Sinan Kazım, Saffet Alp ve Sabahattin Kurt, Mahir Çayan'lardan önce Kızıldere’ye gelir.
Birkaç gün sonra cenazelerinin çıkacağı o eve yerleşirler. Sonrası biliniyor.
Özüdoğru ailesi Sinan Kazım’ın cenazesini almaya Niksar’a gittiğinde, devlet hastanesinin morgunda değil, güneş almayan serince bir odaya atılı vaziyette bulur naaşını. Vücudu kurşun ve şarapnel yaralarıyla doludur Sinan Kazım’ın. Yetmiyormuş gibi bir de alnına sıkılmış bir kurşun yarasını görünce, aile artık hiç unutamayacakları bu görüntü karşısında çaresiz hüzün veşok içinde o “ağır elmas”ı tabuta yerleştirir.
Hastane tabut vermez, yardımcı da olmaz. Yüksek bir ödeme karşılığında bir tabut yaptırılır alelacele. Hastanenin dışında ise faşistler, Özüdoğru ailesini yaşadıkları evlat acısına rağmen hakaret ve küfür salvosuyla bekliyordur.
Niksar'da aile o üzüntü ve dışarıda bekleyen saldırgan grubun tacizleriyle tedirginlik içindedir.
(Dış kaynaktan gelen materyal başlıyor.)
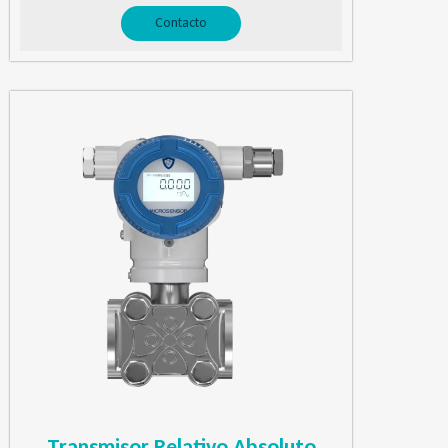
Contacto
Transmisor Relativo Absoluto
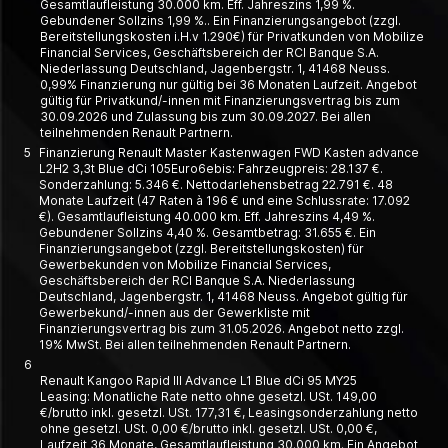
Gesamtlaufleistung 30.000 km. Eff. Jahreszins 1,99 %.
Gebundener Sollzins 1,99 %.. Ein Finanzierungsangebot (zzgl.
Bereitstellungskosten i.H.v 1.290€) für Privatkunden von Mobilize
Financial Services, Geschäftsbereich der RCI Banque S.A.
Niederlassung Deutschland, Jagenbergstr. 1, 41468 Neuss.
0,99% Finanzierung nur gültig bei 36 Monaten Laufzeit. Angebot
gültig für Privatkund/-innen mit Finanzierungsvertrag bis zum
30.09.2026 und Zulassung bis zum 30.09.2027. Bei allen
teilnehmenden Renault Partnern.
5
Finanzierung Renault Master Kastenwagen FWD Kasten advance
L2H2 3,3t Blue dCi 105Euro6ebis: Fahrzeugpreis: 28.137 €.
Sonderzahlung: 5.346 €. Nettodarlehensbetrag 22.791 €. 48
Monate Laufzeit (47 Raten à 196 € und eine Schlussrate: 17.092
€). Gesamtlaufleistung 40.000 km. Eff. Jahreszins 4,49 %.
Gebundener Sollzins 4,40 %. Gesamtbetrag: 31.655 €. Ein
Finanzierungsangebot (zzgl. Bereitstellungskosten) für
Gewerbekunden von Mobilize Financial Services,
Geschäftsbereich der RCI Banque S.A. Niederlassung
Deutschland, Jagenbergstr. 1, 41468 Neuss. Angebot gültig für
Gewerbekund/-innen aus der Gewerkliste mit
Finanzierungsvertrag bis zum 31.05.2026. Angebot netto zzgl.
19% MwSt. Bei allen teilnehmenden Renault Partnern.
6
Renault Kangoo Rapid III Advance L1 Blue dCi 95 MY25
Leasing: Monatliche Rate netto ohne gesetzl. USt. 149,00
€/brutto inkl. gesetzl. USt. 177,31 €, Leasing­­sonder­zahlung netto
ohne gesetzl. USt. 0,00 €/brutto inkl. gesetzl. USt. 0,00 €,
Laufzeit 36 Monate, Gesamt­laufleistung 30.000 km. Ein Angebot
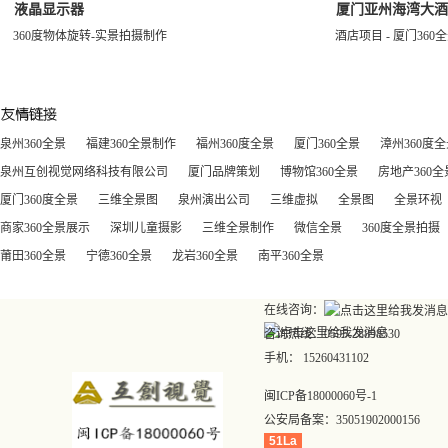
液晶显示器
厦门亚州海湾大酒
360度物体旋转-实景拍摄制作
酒店项目 - 厦门36
泉州360全景
福建360全景制作
福州360度全景
厦门360全景
漳州360度
泉州互创视觉网络科技有限公司
厦门品牌策划
博物馆360全景
房地产360全
厦门360度全景
三维全景图
泉州演出公司
三维虚拟
全景图
全景环视
商家360全景展示
深圳儿童摄影
三维全景制作
微信全景
360度全景拍摄
莆田360全景
宁德360全景
龙岩360全景
南平360全景
在线咨询：
咨询热线：0595-28898530
手机： 15260431102
闽ICP备18000060号-1
公安局备案：
35051902000156
51La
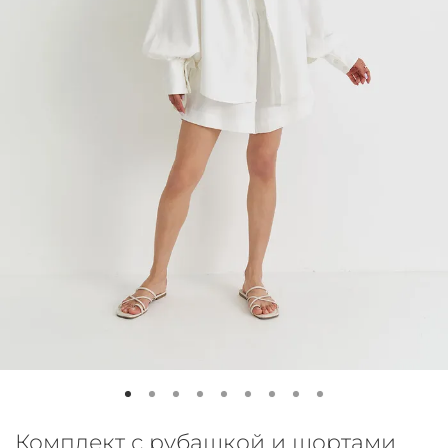
Комплект с рубашкой и шортами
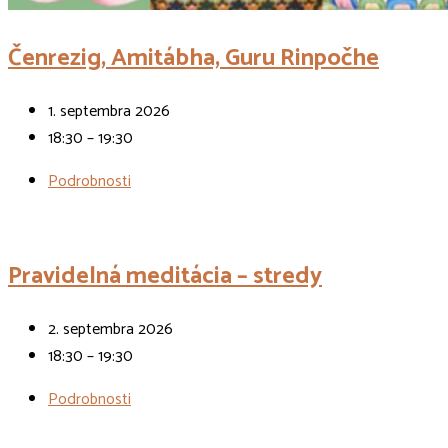
Čenrezig, Amitábha, Guru Rinpočhe
1. septembra 2026
18:30 – 19:30
Podrobnosti
Pravidelná meditácia – stredy
2. septembra 2026
18:30 – 19:30
Podrobnosti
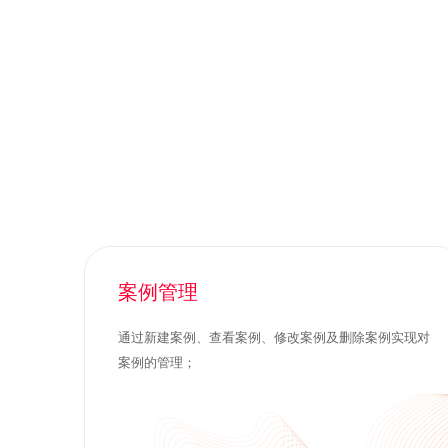
案例管理
通过新建案例、查看案例、修改案例及删除案例实现对
案例的管理；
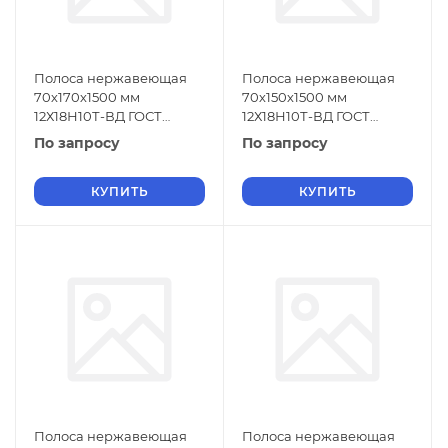
Полоса нержавеющая
Полоса нержавеющая
70х170х1500 мм
70х150х1500 мм
12Х18Н10Т-ВД ГОСТ
12Х18Н10Т-ВД ГОСТ
18968-73
18968-73
По запросу
По запросу
КУПИТЬ
КУПИТЬ
Полоса нержавеющая
Полоса нержавеющая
Sinan Kazım’ın naaşını tabuta yerleştirmeye çabalarken, alnına sıkılmış kurşun ve vücudundaki onlarca kurşun yarasının dışında bir de henüz fark ettikleri bir görüntü ile karşı karşıya kalır: Sinan Kazım’ın ayak kısmı yoktur. Bombanın parçaladığı ayağının Kızıldere’deki evde kaldığı anlaşılır. Aile bu haliyle alır oğlunu. Kızıldere’ye, o eve, Sinan Kazım’ın kopmuş ayağını aramaya gitmeye ne vakit vardır, ne de imkân.
Cenaze alındıktan sonra tutulan bir taksi ile Ankara’ya doğru yola çıkılır. Tabutun bagajında olduğu araba Ankara’ya girişte polis tarafından durdurulur. Zaten beklendikleri bellidir. Arabadan indirilen aile bireyleri polislerce insafsızca, vicdansızca dövülür.
Yolu kesen polisler tarafından aile fertleri Ankara Emniyet Müdürlüğü'ne götürülüp, taciz ve tartaklamaya maruz kalırlar iken, Sinan Kazım’ın cenazesi Karşıyaka Mezarlığı'na götürülür.
Yıkanmadan, kefenlenmeden, Kızıldere’de giymiş olduğu, kanlı ve kurşunlanmış giysileriyle beraber. apartopar gömülür.